The New York Police Department deliberately violated the civil right of tens of thousands of New Yorkers with its contentious stop-and-frisk policy, and an independent monitor is needed to oversee major changes, a federal judge ruled Monday in a stinging rebuke for what the mayor and police commissioner have defended as a life-saving, crime-fighting tool.
U.S. District Court Judge Shira Scheindlin said she was not putting an end to the policy, but rather was reforming it.
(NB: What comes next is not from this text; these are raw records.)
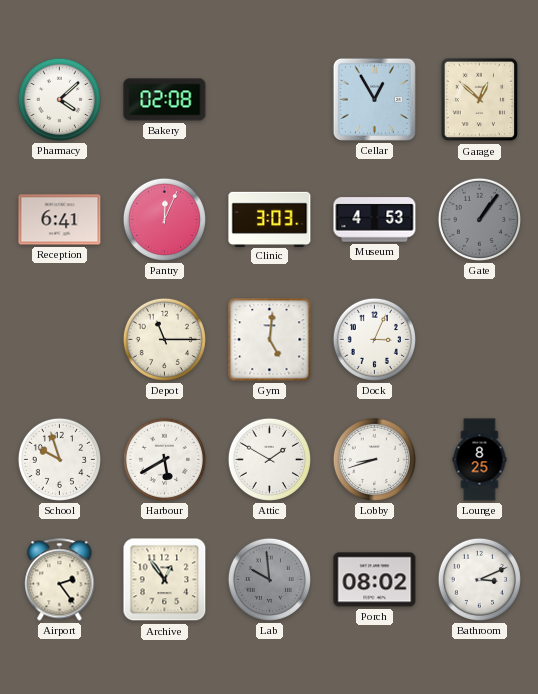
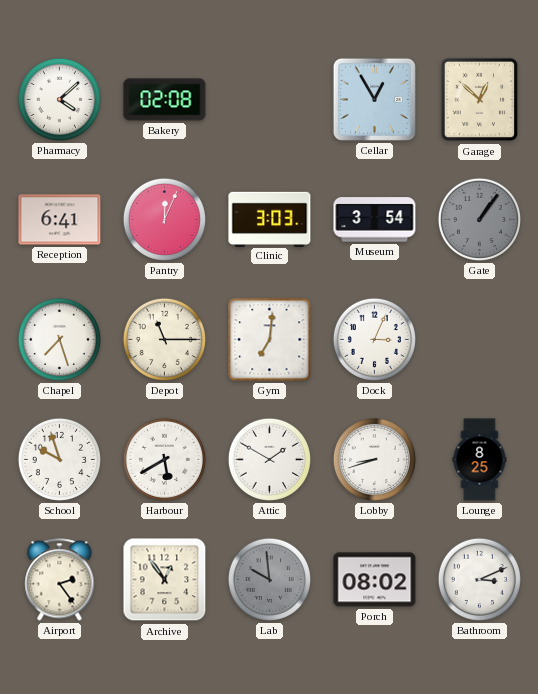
Museum: 4:53 -> 3:54
Chapel: none -> 7:27
Gym: 5:01 -> 7:01
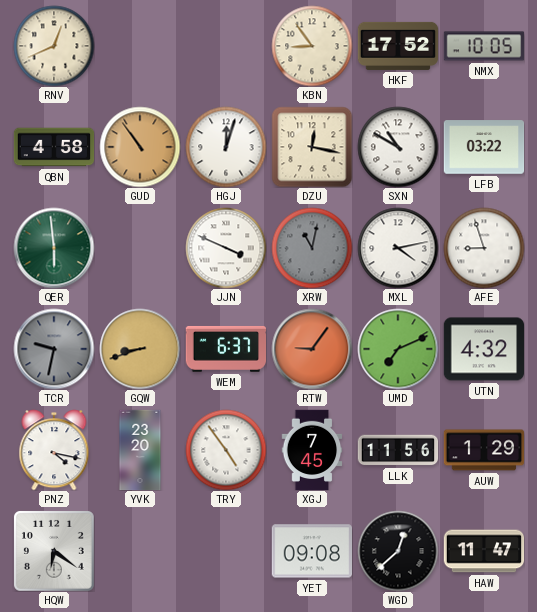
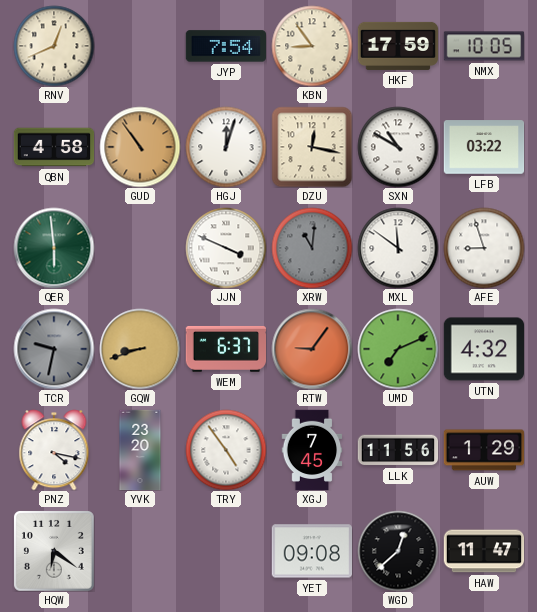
JYP: none -> 7:54
HKF: 17:52 -> 17:59
XRW: 11:02 -> 11:01
MXL: 4:13 -> 11:51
She did not give specifics yet on how that would work but instead named an independent monitor who would develop an initial set of reforms to the policies, training, supervision, monitoring and discipline.
“The city’s highest officials have turned a blind eye to the evidence that officers are conducting stops in a racially discriminatory manner,” she wrote. “In their zeal to defend a policy that they believe to be effective, they have willfully ignored overwhelming proof that the policy of targeting “the right people” is racially discriminatory.”
Police brass received warnings since at least 1999 that officers were violating rights, she said. “Despite this notice, they deliberately maintained and even escalated policies and practices that predictably resulted in even more widespread Fourth Amendment violations,” she wrote in a lengthy opinion.
She also cited violations of the Fourth Amendment protection against unreasonable search and seizure.
“Far too many people in New York City have been deprived of this basic freedom far too often,” she said. “The NYPD’s practice of making stops that lack individualized reasonable suspicion has been so pervasive and persistent as to become not only a part of the NYPD’s standard operating procedure, but a fact of daily life in some New York City neighborhoods.”